● **Recorded information**
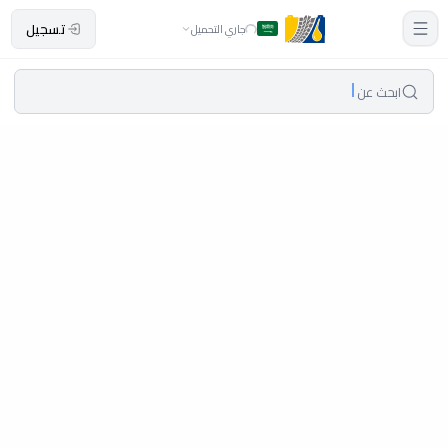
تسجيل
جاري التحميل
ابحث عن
==
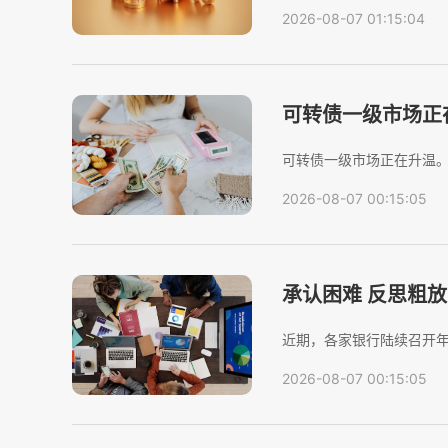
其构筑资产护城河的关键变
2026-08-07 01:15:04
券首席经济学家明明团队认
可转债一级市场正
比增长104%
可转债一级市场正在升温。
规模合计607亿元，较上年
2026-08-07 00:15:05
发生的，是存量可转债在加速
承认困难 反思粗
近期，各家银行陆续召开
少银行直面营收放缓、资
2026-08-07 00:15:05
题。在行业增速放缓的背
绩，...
--
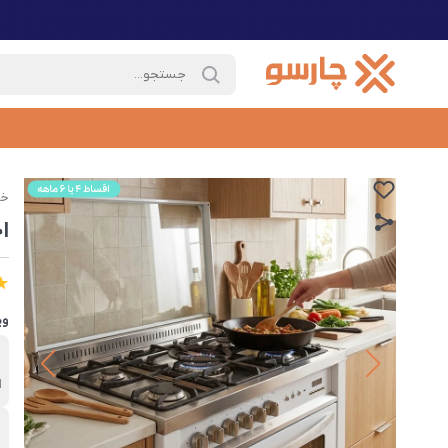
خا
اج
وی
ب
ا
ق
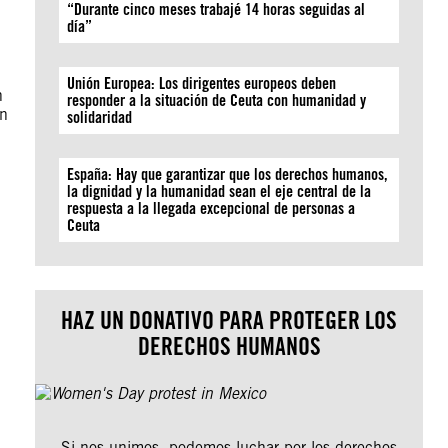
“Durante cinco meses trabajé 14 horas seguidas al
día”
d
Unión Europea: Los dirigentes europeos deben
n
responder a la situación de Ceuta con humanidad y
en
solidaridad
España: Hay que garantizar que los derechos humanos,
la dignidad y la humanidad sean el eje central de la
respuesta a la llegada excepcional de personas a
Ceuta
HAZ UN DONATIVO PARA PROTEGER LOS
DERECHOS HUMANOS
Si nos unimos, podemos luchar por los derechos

● **Instructions for the task**
From the records given above, copy all lines containing "humanidad".

● **Result below**
responder a la situación de Ceuta con humanidad y
la dignidad y la humanidad sean el eje central de la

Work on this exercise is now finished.